Apr 9, 2017, 2:05:08 PM Opinion

Coffee remains my first love, my obsession, and my comfort whenever life is getting me down. Little does it know, though, that it does more than just keep my perpetually frozen fingers warm for a few moments and temporarily restore a normal body temperature when its smooth heat slides down my throat. It also gives me kindness that I don’t deserve: feeling like I’m home with each blessed sip and giving me something to always make me feel just a little bit more productive, content, rejuvenated, restored. And people say I’m addicted….


“Three things in human life are important: the first is to be kind; the second is to be kind; and the third is to be kind.” ― Henry James

It might be an abstract concept: coffee being personified to produce kindness. But, there are also other initiatives that coffee is a part of which equate to kindness on the most human level. For example, the idea that a portion of proceeds from a cup can go to veterans or to funding education.

There are also random acts of kindness with coffee: paying for someone behind you in line, treating your friends on a Sunday afternoon, or trying to use up college dollars while also making someone’s day.


I was originally inspired by my best friend Amanda to practice these random acts of coffee. She told me the story of how, one day, she was in line at Starbucks and just decided to pay for the person who came in after her—because that had happened to her before and there can always be more kindness in the world. Additionally, I was also inspired by my friend Sarah, who takes the gift cards she gets from her job at Denim Coffee and gives them away to strangers.

So, when I wanted to add more kindness to my life, coffee seemed like the perfect way to do that!


Standing in Starbucks one morning, I ordered; swiped my I.D.; and then waited telling the clerk: “I’m paying for hers too.” Behind me in line was another student just like me, up early on a weekday, probably stressed about school work, a job, classes, projects, or any aspect of life like I was.
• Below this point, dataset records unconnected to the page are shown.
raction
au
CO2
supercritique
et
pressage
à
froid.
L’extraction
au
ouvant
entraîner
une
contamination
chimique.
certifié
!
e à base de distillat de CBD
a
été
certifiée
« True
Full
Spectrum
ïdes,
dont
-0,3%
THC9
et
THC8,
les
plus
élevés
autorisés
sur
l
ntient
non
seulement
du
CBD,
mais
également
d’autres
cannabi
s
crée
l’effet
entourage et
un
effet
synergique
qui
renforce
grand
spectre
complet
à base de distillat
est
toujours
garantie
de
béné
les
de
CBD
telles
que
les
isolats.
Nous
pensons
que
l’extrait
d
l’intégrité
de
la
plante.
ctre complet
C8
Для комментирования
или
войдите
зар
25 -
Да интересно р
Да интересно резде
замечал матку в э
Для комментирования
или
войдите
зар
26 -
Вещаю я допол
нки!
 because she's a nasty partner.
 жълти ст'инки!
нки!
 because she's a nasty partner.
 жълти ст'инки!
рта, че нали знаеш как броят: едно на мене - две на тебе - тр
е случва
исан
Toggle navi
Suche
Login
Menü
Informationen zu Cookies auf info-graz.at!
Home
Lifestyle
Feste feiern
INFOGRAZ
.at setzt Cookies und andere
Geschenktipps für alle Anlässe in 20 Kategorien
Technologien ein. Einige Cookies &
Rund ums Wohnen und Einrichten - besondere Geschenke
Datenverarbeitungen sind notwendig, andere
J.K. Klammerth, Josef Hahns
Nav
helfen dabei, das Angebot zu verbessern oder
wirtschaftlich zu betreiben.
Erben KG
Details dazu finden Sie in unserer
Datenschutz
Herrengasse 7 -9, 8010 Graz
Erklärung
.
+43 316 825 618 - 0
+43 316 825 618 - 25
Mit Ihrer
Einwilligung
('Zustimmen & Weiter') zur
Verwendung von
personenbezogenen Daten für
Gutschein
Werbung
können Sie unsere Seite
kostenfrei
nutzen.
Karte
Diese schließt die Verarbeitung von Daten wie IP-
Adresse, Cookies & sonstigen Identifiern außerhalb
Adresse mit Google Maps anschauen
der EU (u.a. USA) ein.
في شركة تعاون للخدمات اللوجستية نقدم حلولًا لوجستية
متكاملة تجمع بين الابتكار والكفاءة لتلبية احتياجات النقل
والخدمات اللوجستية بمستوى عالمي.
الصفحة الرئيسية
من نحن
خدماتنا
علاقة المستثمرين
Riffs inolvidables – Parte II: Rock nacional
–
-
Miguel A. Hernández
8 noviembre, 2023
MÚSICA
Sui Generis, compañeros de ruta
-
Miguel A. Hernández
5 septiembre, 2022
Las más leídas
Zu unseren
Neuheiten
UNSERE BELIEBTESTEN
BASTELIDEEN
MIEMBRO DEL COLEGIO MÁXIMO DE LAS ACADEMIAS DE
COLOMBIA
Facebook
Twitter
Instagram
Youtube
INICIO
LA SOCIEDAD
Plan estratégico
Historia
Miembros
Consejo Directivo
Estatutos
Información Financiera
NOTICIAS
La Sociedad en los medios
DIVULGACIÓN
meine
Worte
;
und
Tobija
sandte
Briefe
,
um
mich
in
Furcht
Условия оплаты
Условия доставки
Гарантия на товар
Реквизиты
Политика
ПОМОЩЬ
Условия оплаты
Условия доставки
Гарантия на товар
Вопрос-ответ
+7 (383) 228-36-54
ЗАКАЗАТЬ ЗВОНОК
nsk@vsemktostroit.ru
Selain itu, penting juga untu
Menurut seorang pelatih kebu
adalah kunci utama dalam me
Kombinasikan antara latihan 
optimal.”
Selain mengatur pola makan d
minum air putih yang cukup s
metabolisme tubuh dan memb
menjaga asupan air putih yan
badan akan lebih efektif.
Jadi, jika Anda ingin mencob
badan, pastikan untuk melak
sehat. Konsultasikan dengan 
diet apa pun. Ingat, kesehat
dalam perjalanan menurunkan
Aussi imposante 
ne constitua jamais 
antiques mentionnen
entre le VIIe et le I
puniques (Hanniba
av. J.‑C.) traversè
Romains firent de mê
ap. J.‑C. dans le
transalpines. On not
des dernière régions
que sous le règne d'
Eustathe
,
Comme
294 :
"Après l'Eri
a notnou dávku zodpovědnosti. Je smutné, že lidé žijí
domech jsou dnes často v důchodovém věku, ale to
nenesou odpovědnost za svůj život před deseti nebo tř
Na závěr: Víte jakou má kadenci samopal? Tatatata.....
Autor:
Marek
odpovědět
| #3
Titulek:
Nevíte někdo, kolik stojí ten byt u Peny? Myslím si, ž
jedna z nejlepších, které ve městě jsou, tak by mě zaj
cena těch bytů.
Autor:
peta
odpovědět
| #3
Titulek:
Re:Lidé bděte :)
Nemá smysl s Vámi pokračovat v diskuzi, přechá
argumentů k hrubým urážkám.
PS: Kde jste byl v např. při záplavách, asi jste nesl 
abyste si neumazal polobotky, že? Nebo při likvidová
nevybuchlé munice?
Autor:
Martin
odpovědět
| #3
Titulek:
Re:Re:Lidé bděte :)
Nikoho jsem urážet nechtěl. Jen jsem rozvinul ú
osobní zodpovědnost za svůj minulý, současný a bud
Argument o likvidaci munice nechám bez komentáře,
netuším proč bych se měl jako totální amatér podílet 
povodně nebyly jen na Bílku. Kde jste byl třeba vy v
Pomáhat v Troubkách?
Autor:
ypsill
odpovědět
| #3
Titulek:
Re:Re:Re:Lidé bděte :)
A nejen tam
It truly didn’t matter because I felt like she deserved to have someone show her a little kindness. I paid for her drink and she introduced herself as Kenzie: a junior mathematics major and campus ministry fellow.

“Be kind, for everyone you meet is fighting a harder battle.” ― Plato

Through this random act of coffee, I not only made someone’s day but I also made a new friend. Waiting for our drinks, we had a pleasant conversation. When we parted, I felt so much better than I had been of late. It showed me how a little kindness goes a long way; because, unfortunately, kindness can be hard to come by these days—especially when one examines the news, stereotypes, and biases that circulate daily.


Paying for Kenzie’s coffee wasn’t the only time I performed a random act of coffee. I also paid for my friend Dijana’s one morning, and then treated my friend Christine that same day. And two Sundays ago, I decided to treat my friends Maura and Lizzy to brunch. Granted, there are other ways to practice kindness in our everyday lives, but these random acts of coffee were my way of putting more kindness into the day—for myself and for others.

And, because I’ve been practicing little acts of kindness, I’ve seen kindness come back to me as well, whether it’s been a compliment on an outfit, a worker making an exception for me or helping me out a little, or simply noticing the willingness of people to be genuine and kind humans. Getting caught up in the negativity that surrounds us day-to-day, it makes us blind to the different acts of kindness continuously appearing in our paths.

I’d advise you not to take these acts of kindness for granted, because like Plato said, you never really know what someone else is going through. That’s why it’s so important to be kind, to ALWAYS be kind.